[Page-level text extractions]
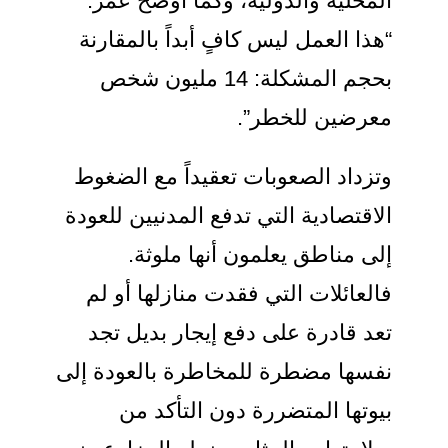
المحلية والدولية، وكما أوضح عمر:
“هذا العمل ليس كافٍ أبداً بالمقارنة
بحجم المشكلة: 14 مليون شخص
معرضين للخطر”.
وتزداد الصعوبات تعقيداً مع الضغوط
الاقتصادية التي تدفع المدنيين للعودة
إلى مناطق يعلمون أنها ملوثة.
فالعائلات التي فقدت منازلها أو لم
تعد قادرة على دفع إيجار بديل تجد
نفسها مضطرة للمخاطرة بالعودة إلى
بيوتها المتضررة دون التأكد من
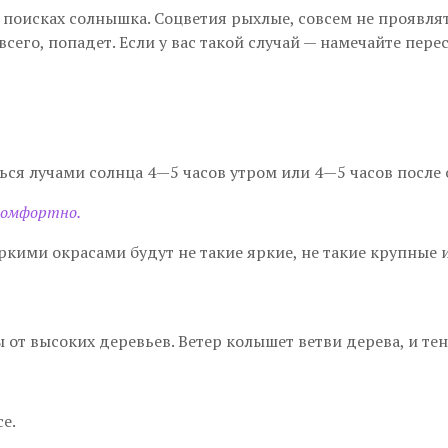
в поисках солнышка. Соцветия рыхлые, совсем не проявля
сего, попадет. Если у вас такой случай — намечайте перес
ься лучами солнца 4—5 часов утром или 4—5 часов после об
комфортно.
ркими окрасами будут не такие яркие, не такие крупные и
от высоких деревьев. Ветер колышет ветви дерева, и тен
е.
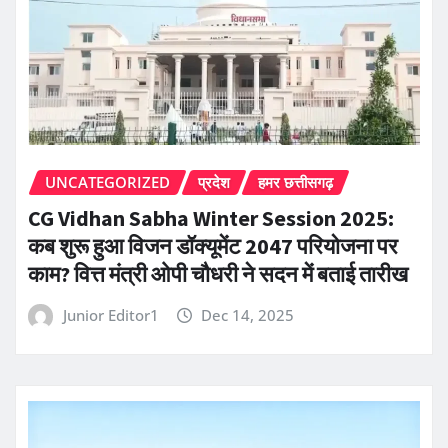
UNCATEGORIZED
प्रदेश
हमर छत्तीसगढ़
CG Vidhan Sabha Winter Session 2025:
कब शुरू हुआ विजन डॉक्यूमेंट 2047 परियोजना पर
काम? वित्त मंत्री ओपी चौधरी ने सदन में बताई तारीख
Junior Editor1
Dec 14, 2025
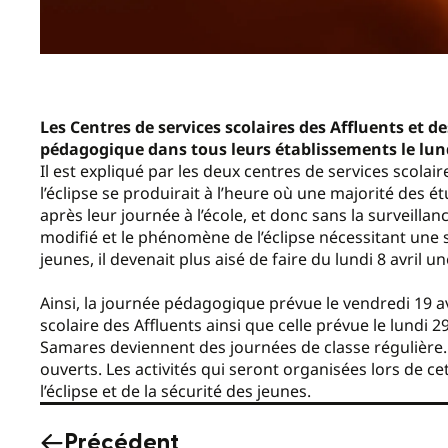
Les Centres de services scolaires des Affluents et
pédagogique dans tous leurs établissements le lundi 
Il est expliqué par les deux centres de services scolair
l’éclipse se produirait à l’heure où une majorité des 
après leur journée à l’école, et donc sans la surveilla
modifié et le phénomène de l’éclipse nécessitant une 
jeunes, il devenait plus aisé de faire du lundi 8 avril
Ainsi, la journée pédagogique prévue le vendredi 19 av
scolaire des Affluents ainsi que celle prévue le lundi 2
Samares deviennent des journées de classe régulière. À
ouverts. Les activités qui seront organisées lors de
l’éclipse et de la sécurité des jeunes.
Précédent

## EXERCISE DIRECTIONS
Go from the first line of the data above to the line containing "Samares deviennent des" and retype exactly those lines, both included, but none of the pictures.

## RESPONSE FOR THIS EXERCISE
المحلية والدولية، وكما أوضح عمر:
“هذا العمل ليس كافٍ أبداً بالمقارنة
بحجم المشكلة: 14 مليون شخص
معرضين للخطر”.
وتزداد الصعوبات تعقيداً مع الضغوط
الاقتصادية التي تدفع المدنيين للعودة
إلى مناطق يعلمون أنها ملوثة.
فالعائلات التي فقدت منازلها أو لم
تعد قادرة على دفع إيجار بديل تجد
نفسها مضطرة للمخاطرة بالعودة إلى
بيوتها المتضررة دون التأكد من
в поисках солнышка. Соцветия рыхлые, совсем не проявля
сего, попадет. Если у вас такой случай — намечайте перес
ься лучами солнца 4—5 часов утром или 4—5 часов после об
комфортно.
ркими окрасами будут не такие яркие, не такие крупные и
от высоких деревьев. Ветер колышет ветви дерева, и тен
е.
UNCATEGORIZED
प्रदेश
हमर छत्तीसगढ़
CG Vidhan Sabha Winter Session 2025:
कब शुरू हुआ विजन डॉक्यूमेंट 2047 परियोजना पर
काम? वित्त मंत्री ओपी चौधरी ने सदन में बताई तारीख
Junior Editor1
Dec 14, 2025
Les Centres de services scolaires des Affluents et
pédagogique dans tous leurs établissements le lundi 
Il est expliqué par les deux centres de services scolair
l’éclipse se produirait à l’heure où une majorité des 
après leur journée à l’école, et donc sans la surveilla
modifié et le phénomène de l’éclipse nécessitant une 
jeunes, il devenait plus aisé de faire du lundi 8 avril
Ainsi, la journée pédagogique prévue le vendredi 19 av
scolaire des Affluents ainsi que celle prévue le lundi 2
Samares deviennent des journées de classe régulière. À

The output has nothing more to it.